# Skittles!



## *Tiel_Heart* (Feb 19, 2008)

Hey guys. I thought it would be time for an update on my little top model....
Skittles is currently in a photo conest on TB and here are some of her gorgeous Portrait photos. She has such cute pearlies!:

























And for the sleep one she is having a nap in the avairy while drying of in the sun after a quick mist


----------



## Renae (Feb 9, 2008)

She's gorgeous. Definitely a perfect model too.


----------



## *Tiel_Heart* (Feb 19, 2008)

Thanks!
Here is some bloopers from it:
I think i have a ghost bird  and she wasnt even moving much?








My singing tiel!


----------



## Renae (Feb 9, 2008)

:lol: @ that first one, that's funny. 

I love the second one, I have so many photos of Theo doing the same thing, only I call it her rawr.


----------



## allen (Aug 25, 2007)

so we have 2 skittles now


----------



## Aly (Jul 30, 2007)

She's a doll!


----------



## *Tiel_Heart* (Feb 19, 2008)

Aly said:


> She's a doll!


Thanks! 



allen said:


> so we have 2 skittles now


Hehe. She is an X class pet. We had a contest to name her(I was in the Class) And I won! 



Solace. said:


> :lol: @ that first one, that's funny.
> 
> I love the second one, I have so many photos of Theo doing the same thing, only I call it her rawr.

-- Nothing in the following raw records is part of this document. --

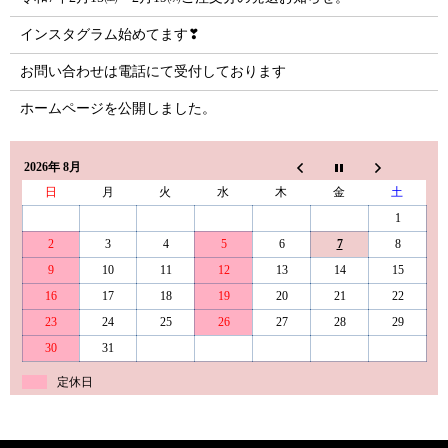
インスタグラム始めてます❣
お問い合わせは電話にて受付しております
ホームページを公開しました。
2026年 8月
日
月
火
水
木
金
土
1
2
3
4
5
6
7
8
9
10
11
12
13
14
15
16
17
18
19
20
21
22
23
24
25
26
27
28
29
30
31
定休日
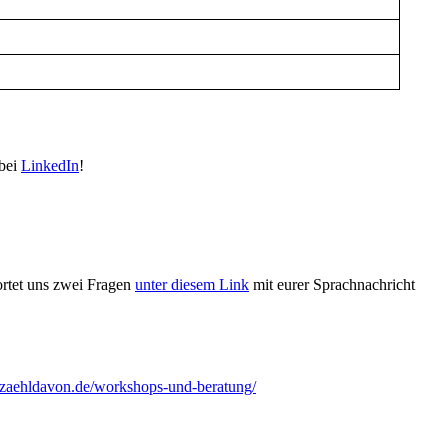
 bei
LinkedIn
!
ortet uns zwei Fragen
unter diesem Link
mit eurer Sprachnachricht
erzaehldavon.de/workshops-und-beratung/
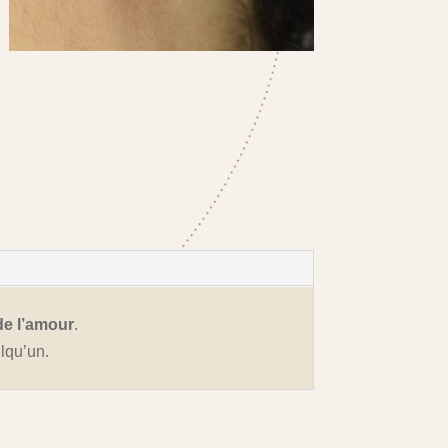
de l’amour
.
lqu’un.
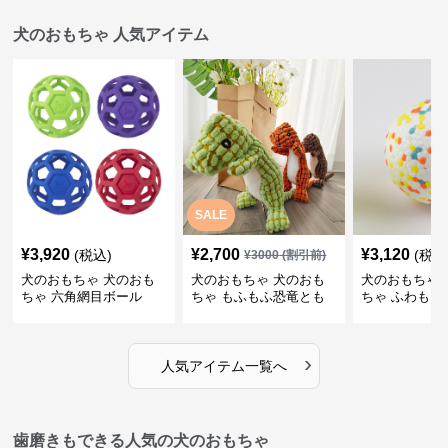
犬のおもちゃ 人気アイテム
SALE
¥
3,920
¥
2,700
¥
3,120
(税込)
(税込
¥
3000
(割引前)
犬のおもちゃ 犬のおも
犬のおもちゃ 犬のおも
犬のおもちゃ 
ちゃ 六角網目ボール
ちゃ もふもふ恐竜とも
ちゃ ふわもこ
だち
ボール
›
人気アイテム一覧へ
歯磨きもできる人気の犬のおもちゃ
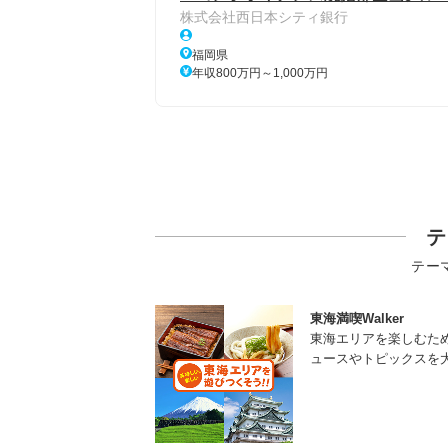
株式会社西日本シティ銀行
福岡県
年収800万円～1,000万円
テ
テー
東海満喫Walker
東海エリアを楽しむた
ュースやトピックスを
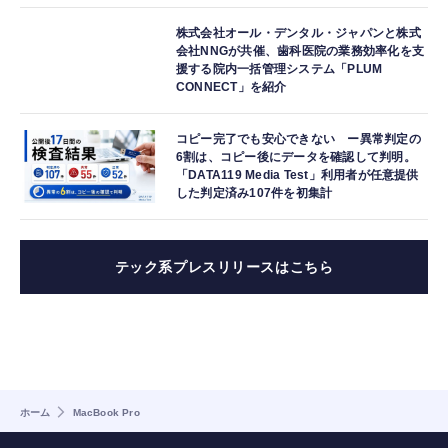
株式会社オール・デンタル・ジャパンと株式
会社NNGが共催、歯科医院の業務効率化を支
援する院内一括管理システム「PLUM
CONNECT」を紹介
コピー完了でも安心できない ー異常判定の
6割は、コピー後にデータを確認して判明。
「DATA119 Media Test」利用者が任意提供
した判定済み107件を初集計
テック系プレスリリースはこちら
ホーム
MacBook Pro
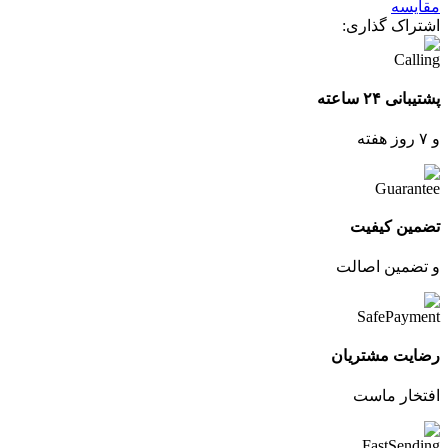
مقایسه
اشتراک گذاری:
پشتیبانی ۲۴ ساعته
و ۷ روز هفته
تضمین کیفیت
و تضمین اصالت
رضایت مشتریان
افتخار ماست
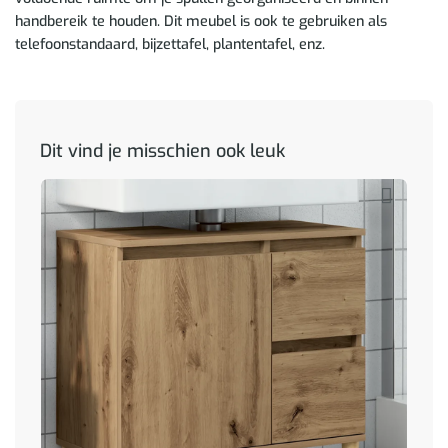
handbereik te houden. Dit meubel is ook te gebruiken als
telefoonstandaard, bijzettafel, plantentafel, enz.
Dit vind je misschien ook leuk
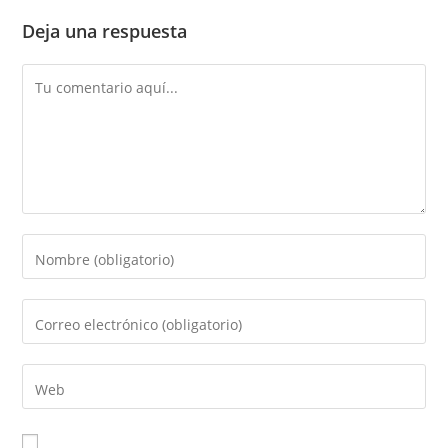
Deja una respuesta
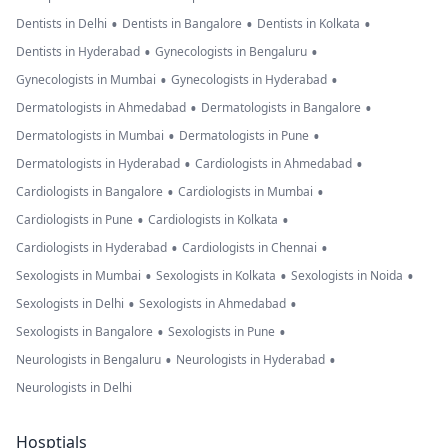
•
•
•
Dentists in Delhi
Dentists in Bangalore
Dentists in Kolkata
•
•
Dentists in Hyderabad
Gynecologists in Bengaluru
•
•
Gynecologists in Mumbai
Gynecologists in Hyderabad
•
•
Dermatologists in Ahmedabad
Dermatologists in Bangalore
•
•
Dermatologists in Mumbai
Dermatologists in Pune
•
•
Dermatologists in Hyderabad
Cardiologists in Ahmedabad
•
•
Cardiologists in Bangalore
Cardiologists in Mumbai
•
•
Cardiologists in Pune
Cardiologists in Kolkata
•
•
Cardiologists in Hyderabad
Cardiologists in Chennai
•
•
•
Sexologists in Mumbai
Sexologists in Kolkata
Sexologists in Noida
•
•
Sexologists in Delhi
Sexologists in Ahmedabad
•
•
Sexologists in Bangalore
Sexologists in Pune
•
•
Neurologists in Bengaluru
Neurologists in Hyderabad
Neurologists in Delhi
Hosptials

That is the first time i have ever got a picture of a tiel doing that .
The first one is funny hehe.I think she is practicing her powers. Oh No I just revealed our secret! Lol. Don't even ask me why it happened. You can see she wasn't moving! Anytime I have got a picture like that iut has been becuase they have been moving fast...


----------



## Cheryl (Dec 27, 2008)

Aw! What a sweet heart.


----------



## *Tiel_Heart* (Feb 19, 2008)

Cheryl said:


> Aw! What a sweet heart.


Thankyou


----------



## Terri Peters (Dec 24, 2008)

Awww, she is such a cutie. I just love the pearls. One of the photos I took of Holly yesterday that ended up in the blooper folder, she was scratching under her chin (I think) at any rate the photo was in great focus except for her 500 MPH foot and her head...LOL


----------



## xxxSpikexxx (Jul 30, 2007)

She is so pretty  Here is my ghost dog  http://www.flickr.com/photos/gummycarebear/17237603/ Playing with slow shutter speeds can be fun. For example use a 10 second shutter speed and have someone stand there for five seconds and then get out of the photo for the other five http://www.flickr.com/photos/gummycarebear/265545584/ Tripods are really helpful, play around and see what you get


----------